Через два дня, ранним утром, вдвоем со старым другом семьи Эренбургов мы привезли в большом пустом автобусе из морга Кунцевской больницы в Центральный Дом литераторов гроб с телом Ильи Григорьевича. Потом я долго сидела во втором ряду большого зала и никогда не забуду эти несколько часов. Все шире и плотней становился поток людей, текущий мимо гроба; поток людей, пришедших проститься с Ильей Эренбургом. И я не могла отвести взгляда от этих лиц, от этих глаз, не могла сглотнуть комок, все время подступающий к горлу, ощущая неразрывную связь, глубокое единство свое с текущими мимо чужими людьми… Иногда я поднимала глаза на сцену, видела утопающий в цветах гроб, сменяющихся в почетном карауле известных писателей, журналистов, газетчиков, увешанных орденами военных, депутатов Верховного Совета, знаменитых художников, ученых, артистов, музыкантов друзей и товарищей покойного, несчетных спутников его на разных тропках долгого пути… Но неизмеримо более впечатляющим был поток, струящийся внизу.

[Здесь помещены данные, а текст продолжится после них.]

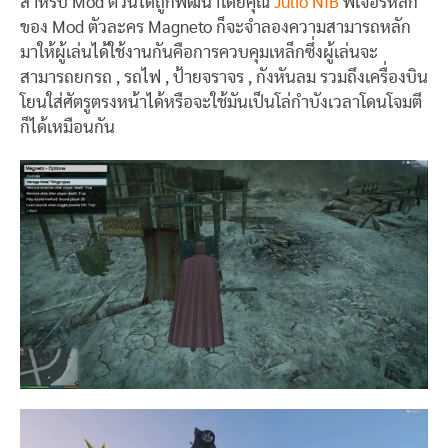
สำหรับ Mod ตัวนี้ได้ถูกพัฒนาโดยคุณ
Julio NIB
ฟีเจอร์หลัก
ของ Mod ตัวละคร Magneto ก็จะจำลองความสามารถหลัก
มาให้ผู้เล่นได้ใช้งานกันคือการควบคุมเหล็กซึ่งผู้เล่นจะ
สามารถยกรถ , รถไฟ , ป้ายจราจร , กังหันลม รวมถึงเครื่องบิน
โยนใส่ศัตรูตรงหน้าได้หรือจะใช้มันเป็นโล่กำบังเวลาโดนโจมตี
ก็ได้เหมือนกัน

Чувствовалось, что снаружи скапливается все больше народу, и все шумнее врывался в зал возрастающий поток людей, пришедших проститься с Эренбургом… Среди них было множество знакомых лиц, людей известных не только мне… Вот прошел Сергей Образцов — сколько раз мы встречались с ним на веселых сборищах в доме Эренбургов. Вот Арсений Тарковский — помню, как мы читали с Ильей Григорьевичем только что вышедшую книжку "Перед снегом". Вот прошел известный московский врач… А вон тот невысокий элегантный темноволосый человек — посол Чили… Старый военный в полной парадной форме, при всех орденах, замедляет шаг и долго стоит, склонив голову… наверное, вспоминает войну… Молодая женщина с группой подростков наверное, учительница литературы со своими учениками… Но откуда я знаю эту старушку в очках? Так ведь это старая провизорша из нашей аптеки, что на Пятницкой… Студенты, конечно, студенты, с охапками осенних листьев… Молодые военные, целое училище… А старик в синих очках, тот самый сталевар, с которым я познакомилась на читательской конференции в библиотеке завода "Серп и молот", — я часто встречаю его на литературных вечерах…

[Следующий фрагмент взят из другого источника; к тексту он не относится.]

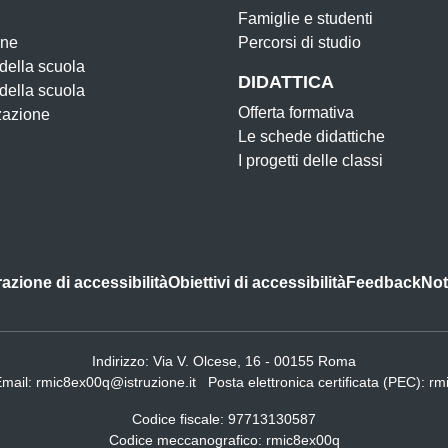
Famiglie e studenti
one
Percorsi di studio
 della scuola
DIDATTICA
 della scuola
Offerta formativa
zazione
Le schede didattiche
I progetti delle classi
azione di accessibilità
Obiettivi di accessibilità
Feedback
Not
Indirizzo:
Via V. Olcese, 16 - 00155 Roma
Email:
rmic8ex00q@istruzione.it
Posta elettronica certificata (PEC):
rm
Codice fiscale: 97713130587
Codice meccanografico:
rmic8ex00q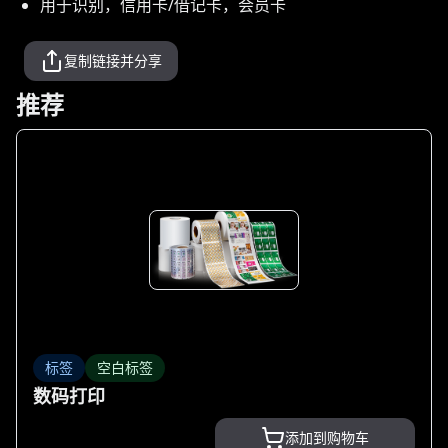
用于识别，信用卡/借记卡，会员卡
复制链接并分享
推荐
标签
空白标签
数码打印
添加到购物车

Петр Корзинкин — когда-то он долго был ответственным секретарем "Красной звезды"… Дмитрий Дмитриевич Шостакович со своим другом, кинорежиссером Л. Арнштамом. Плачущая молодая женщина — по-моему, та учительница, с которой я познакомилась в Пензе. Эренбург писал о ней в "Людях, годах, жизни", — они встретились, когда он приезжал в лермонтовские Тарханы… Хроменькая чистенькая старушка бережно кладет к подножью гроба две красных гвоздики. Господи, да ведь это Анна Марковна, медсестра, которая ухаживала за моей мамой! Еще пять лет назад, когда мама умерла, она плохо ходила, и все-таки пришла, не смогла не прийти… Ну, разумеется, как я могла забыть ее рассказ о том, как, попав в отчаянное положение, она, безвестная одинокая женщина, написала письмо Эренбургу, и он ответил и помог ей… Вот она и притащилась на старых больных ногах, со своими двумя гвоздиками… Неисповедимы пути твои, жизнь!

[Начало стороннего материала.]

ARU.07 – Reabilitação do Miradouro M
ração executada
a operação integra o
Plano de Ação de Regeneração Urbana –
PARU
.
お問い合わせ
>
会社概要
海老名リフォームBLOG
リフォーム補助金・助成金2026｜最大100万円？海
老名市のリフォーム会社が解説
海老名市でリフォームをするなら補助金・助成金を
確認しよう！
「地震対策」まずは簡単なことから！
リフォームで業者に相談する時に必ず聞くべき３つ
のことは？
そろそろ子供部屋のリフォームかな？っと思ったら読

Как-то случилось, что Илья Эренбург, долгие годы слывший эстетом и снобом, Илья Эренбург — знаток французской живописи и любитель французских вин, полжизни проживший в Париже, в самую грозную и трудную пору жизни родного народа возник на переднем крае и так и остался там до последнего часа, став бесконечно нужным людям, дорогим человеком… Так ли уж много он мог, но всем чем мог безотказно и бесконечно помогал людям, и они помнят об этом с неиссякаемой благодарностью, и идут, и идут проститься с ним… И многие плачут, потому что его больше нет.